La conceptualisation de cet espace maritime transrégional porte également une forte dimension normative, qui vise à opposer le projet chinois bri aux valeurs portées majoritairement par les puissances occidentales. Les puissances japonaise et américaine ont été les premières à employer la notion « d’espace indopacifique libre et ouvert », reprise par l’Inde, dans la déclaration commune signée avec le Japon le 14 septembre 2017. En novembre 2017, lors des discussions « quad »[6] qui ont réuni à Manille, en marge du sommet de l’Asean, des fonctionnaires des ministères des Affaires étrangères indien, japonais, australien et américain, les quatre États ont déclaré « promouvoir une région indo pacifique libre, ouverte, prospère et inclusive, afin de servir les intérêts de toutes les puissances dans la région et dans le monde[7] ». L’objectif de ces puissances affinitaires de l’espace indopacifique est de défendre la liberté par la protection des États contre toute forme de coercition, et l’ouverture des voies de navigation et des routes commerciales par le renforcement de la connectivité interrégionale.
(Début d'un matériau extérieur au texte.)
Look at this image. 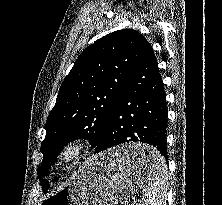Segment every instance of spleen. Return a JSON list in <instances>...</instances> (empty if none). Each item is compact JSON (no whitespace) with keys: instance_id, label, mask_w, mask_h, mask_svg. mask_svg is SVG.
Returning <instances> with one entry per match:
<instances>
[{"instance_id":"3e777b00","label":"spleen","mask_w":222,"mask_h":205,"mask_svg":"<svg viewBox=\"0 0 222 205\" xmlns=\"http://www.w3.org/2000/svg\"><path fill=\"white\" fill-rule=\"evenodd\" d=\"M167 165L165 159L158 153L153 156L149 166L146 185L143 188V198L140 205H166L167 198Z\"/></svg>"}]
</instances>
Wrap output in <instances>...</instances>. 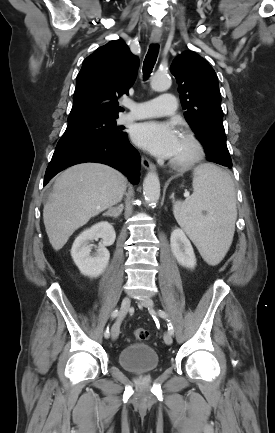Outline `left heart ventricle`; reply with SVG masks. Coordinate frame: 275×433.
<instances>
[{"label":"left heart ventricle","mask_w":275,"mask_h":433,"mask_svg":"<svg viewBox=\"0 0 275 433\" xmlns=\"http://www.w3.org/2000/svg\"><path fill=\"white\" fill-rule=\"evenodd\" d=\"M193 154V147L191 143L182 135L179 136L177 147L172 160L184 161Z\"/></svg>","instance_id":"1"}]
</instances>
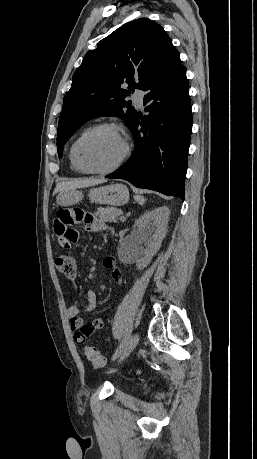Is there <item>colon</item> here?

Cela passe par la mise en place d’un réseau de partenariats de défense et de sécurité pour lutter contre les défis sécuritaires communs et par la promotion d’échanges économiques et commerciaux visant à renforcer la connectivité interrégionale.

Il existe toutefois des divergences dans la façon dont les États de la région conceptualisent l’espace indopacifique et leur rôle dans cette région. Dans la National Defense Strategy Summary publiée en 2018, les États-Unis désignent explicitement la Chine comme une menace existentielle à leurs intérêts vitaux dans l’espace indopacifique. Ils prônent la mise en oeuvre d’un ordre alternatif, fondé sur une coalition de démocraties visant à se défendre contre la menace exercée par la Chine sur l’ordre libéral (Swaine 2018). Washington voit donc l’Inde comme un État pouvant jouer le rôle de contre-puissance face à la Chine. Or pour le gouvernement indien, il est important de montrer que sa politique de puissance dans l’Indopacifique n’est pas dirigée contre un État en particulier. Dans la pensée stratégique indienne, la notion de sécurité coïncide en effet avec la recherche « d’autonomie stratégique » et une aversion pour toute forme d’alliance militaire. Par conséquent, l’Inde est réticente à s’inscrire trop ouvertement dans la politique d’équilibre menée par l’administration Trump face à la Chine. L’enjeu pour les Indiens est de générer de l’incertitude auprès de Pékin, sans pour autant apparaître comme membre d’une alliance visant à endiguer la Chine, et prendre le risque d’un affrontement militaire direct avec son voisin (Grare 2017 : 155). Comme l’explique l’ancien Foreign Secretary indien Shiv Shankar Menon, il s’agit donc pour le gouvernement indien de minimiser les conséquences négatives de la montée en puissance de la Chine, en nouant des réseaux de coopération de défense complémentaires qui pourront garantir son autonomie stratégique (Menon 2017 : 205). Il ne s’agit donc pas de promouvoir un « axe des démocraties » engagées contre l’autoritarisme chinois, mais de garantir la liberté de navigation des océans et les intérêts économiques des puissances riveraines de l’océan Indien par la promotion du multilatéralisme, le développement « d’interfaces collaboratives et constructives entre elles » (Khurana 2017) ainsi que le renforcement du droit international.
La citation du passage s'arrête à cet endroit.